§ **Task prompt**
Under this line are records; the part from the line containing "obsahu a reklam, k poskytování funkcí" through the line containing "khóa XVI và đại biểu HĐND các" should be repeated exactly. Please exclude pictures.

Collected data
※ ※ ※

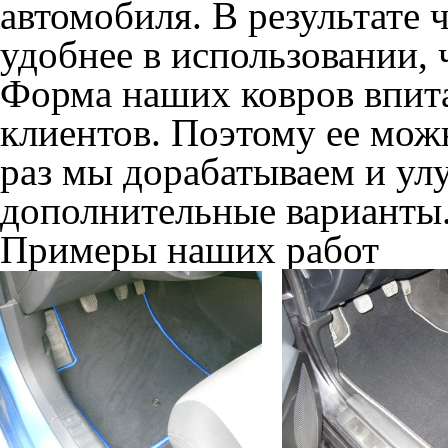
Если Вы хотите приобрест
который будет сидеть как 
каталог: "
Коврики для авт
указывайте комплектацию 
аксессуары.
Мы всегда рады учесть и 
сообщите нам об этом пер
Наши работы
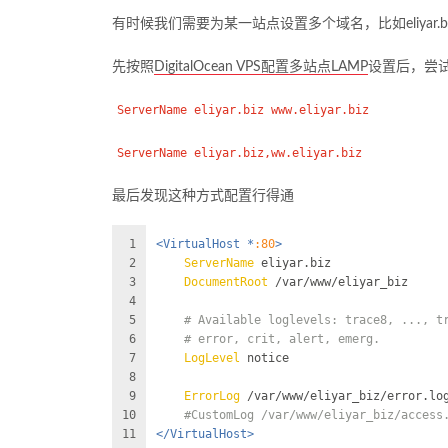
有时候我们需要为某一站点设置多个域名，比如eliyar.b
先按照
DigitalOcean VPS配置多站点LAMP
设置后，尝
ServerName eliyar.biz www.eliyar.biz
ServerName eliyar.biz,ww.eliyar.biz
最后发现这种方式配置行得通
1
<VirtualHost *
:80
>
2
ServerName
 eliyar.biz
3
DocumentRoot
 /var/www/eliyar_biz
4
5
# Available loglevels: trace8, ..., t
6
# error, crit, alert, emerg.
7
LogLevel
 notice
8
9
ErrorLog
 /var/www/eliyar_biz/error.lo
10
#CustomLog /var/www/eliyar_biz/access
11
</VirtualHost>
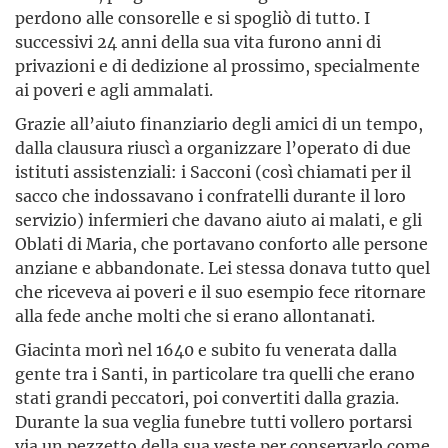
perdono alle consorelle e si spogliò di tutto. I
successivi 24 anni della sua vita furono anni di
privazioni e di dedizione al prossimo, specialmente
ai poveri e agli ammalati.
Grazie all’aiuto finanziario degli amici di un tempo,
dalla clausura riuscì a organizzare l’operato di due
istituti assistenziali: i Sacconi (così chiamati per il
sacco che indossavano i confratelli durante il loro
servizio) infermieri che davano aiuto ai malati, e gli
Oblati di Maria, che portavano conforto alle persone
anziane e abbandonate. Lei stessa donava tutto quel
che riceveva ai poveri e il suo esempio fece ritornare
alla fede anche molti che si erano allontanati.
Giacinta morì nel 1640 e subito fu venerata dalla
gente tra i Santi, in particolare tra quelli che erano
stati grandi peccatori, poi convertiti dalla grazia.
Durante la sua veglia funebre tutti vollero portarsi
via un pezzetto della sua veste per conservarlo come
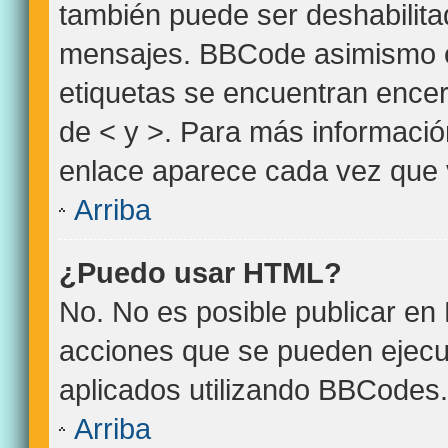
también puede ser deshabilita
mensajes. BBCode asimismo es 
etiquetas se encuentran encerr
de < y >. Para más informació
enlace aparece cada vez que 
Arriba
¿Puedo usar HTML?
No. No es posible publicar e
acciones que se pueden ejecu
aplicados utilizando BBCodes.
Arriba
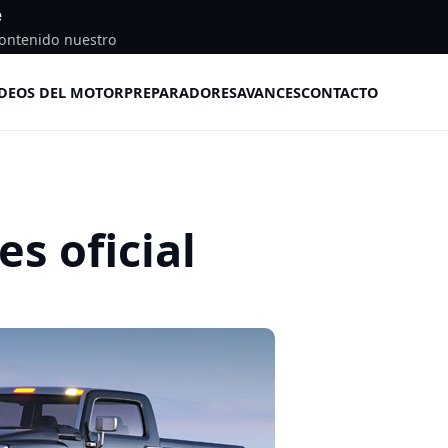
e
ontenido nuestro
DEOS DEL MOTOR
PREPARADORES
AVANCES
CONTACTO
s oficial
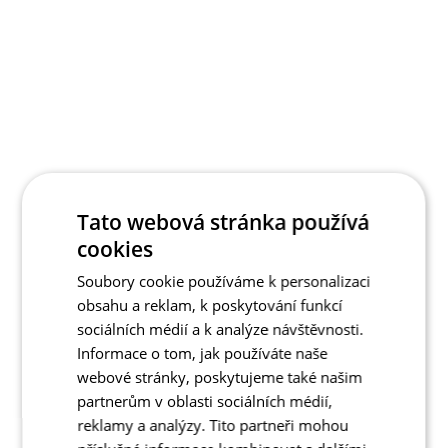
Tato webová stránka používá
cookies
Soubory cookie používáme k personalizaci
obsahu a reklam, k poskytování funkcí
sociálních médií a k analýze návštěvnosti.
Informace o tom, jak používáte naše
webové stránky, poskytujeme také našim
partnerům v oblasti sociálních médií,
reklamy a analýzy. Tito partneři mohou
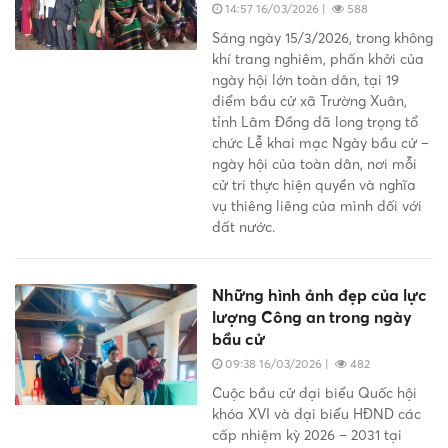
14:57 16/03/2026
|
588
Sáng ngày 15/3/2026, trong không
khí trang nghiêm, phấn khởi của
ngày hội lớn toàn dân, tại 19
điểm bầu cử xã Trường Xuân,
tỉnh Lâm Đồng đã long trọng tổ
chức Lễ khai mạc Ngày bầu cử –
ngày hội của toàn dân, nơi mỗi
cử tri thực hiện quyền và nghĩa
vụ thiêng liêng của mình đối với
đất nước.
Những hình ảnh đẹp của lực
lượng Công an trong ngày
bầu cử
09:38 16/03/2026
|
482
Cuộc bầu cử đại biểu Quốc hội
khóa XVI và đại biểu HĐND các
cấp nhiệm kỳ 2026 – 2031 tại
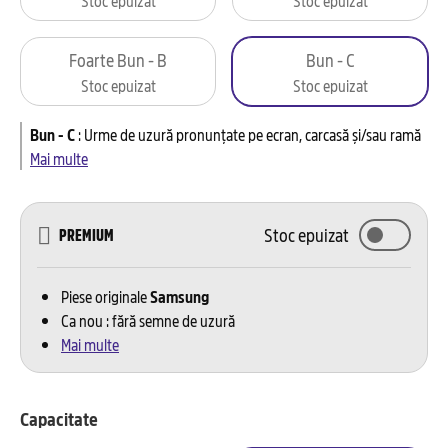
Foarte Bun - B
Bun - C
Stoc epuizat
Stoc epuizat
Bun - C
:
Urme de uzură pronunțate pe ecran, carcasă și/sau ramă
Mai multe
Stoc epuizat
PREMIUM
Piese originale
Samsung
Ca nou : fără semne de uzură
Mai multe
Capacitate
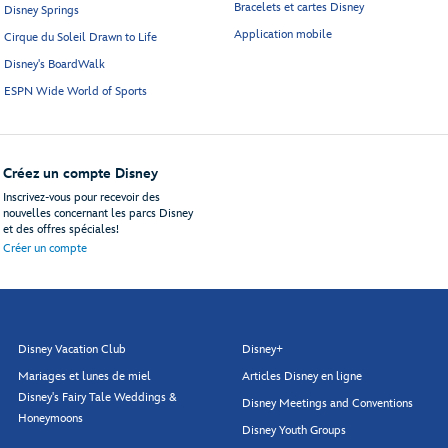
Bracelets et cartes Disney
Disney Springs
Application mobile
Cirque du Soleil Drawn to Life
Disney's BoardWalk
ESPN Wide World of Sports
Créez un compte Disney
Inscrivez-vous pour recevoir des
nouvelles concernant les parcs Disney
et des offres spéciales!
Créer un compte
Disney Vacation Club
Disney+
Mariages et lunes de miel
Articles Disney en ligne
Disney's Fairy Tale Weddings &
Disney Meetings and Conventions
Honeymoons
Disney Youth Groups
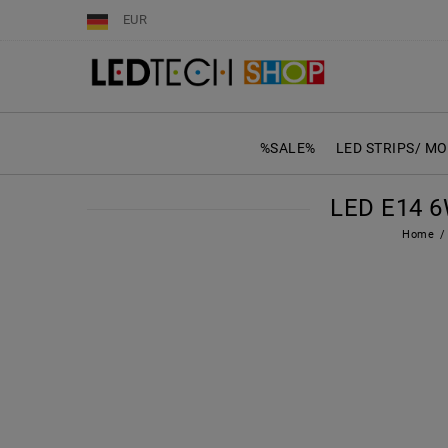
EUR
%SALE%
LED STRIPS/ M
LED E14 
Home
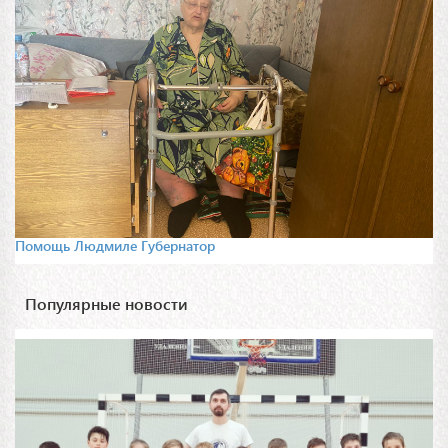
Помощь Людмиле Губернатор
Популярные новости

※ ※ ※

§ **Solution for this problem**
obsahu a reklam, k poskytování funkcí
sociálních médií a k analýze návštěvnosti.
Informace o tom, jak používáte naše
webové stránky, poskytujeme také našim
partnerům v oblasti sociálních médií,
reklamy a analýzy. Tito partneři mohou
14:57 16/03/2026
|
588
Sáng ngày 15/3/2026, trong không
khí trang nghiêm, phấn khởi của
ngày hội lớn toàn dân, tại 19
điểm bầu cử xã Trường Xuân,
tỉnh Lâm Đồng đã long trọng tổ
chức Lễ khai mạc Ngày bầu cử –
ngày hội của toàn dân, nơi mỗi
cử tri thực hiện quyền và nghĩa
vụ thiêng liêng của mình đối với
đất nước.
Những hình ảnh đẹp của lực
lượng Công an trong ngày
bầu cử
09:38 16/03/2026
|
482
Cuộc bầu cử đại biểu Quốc hội
khóa XVI và đại biểu HĐND các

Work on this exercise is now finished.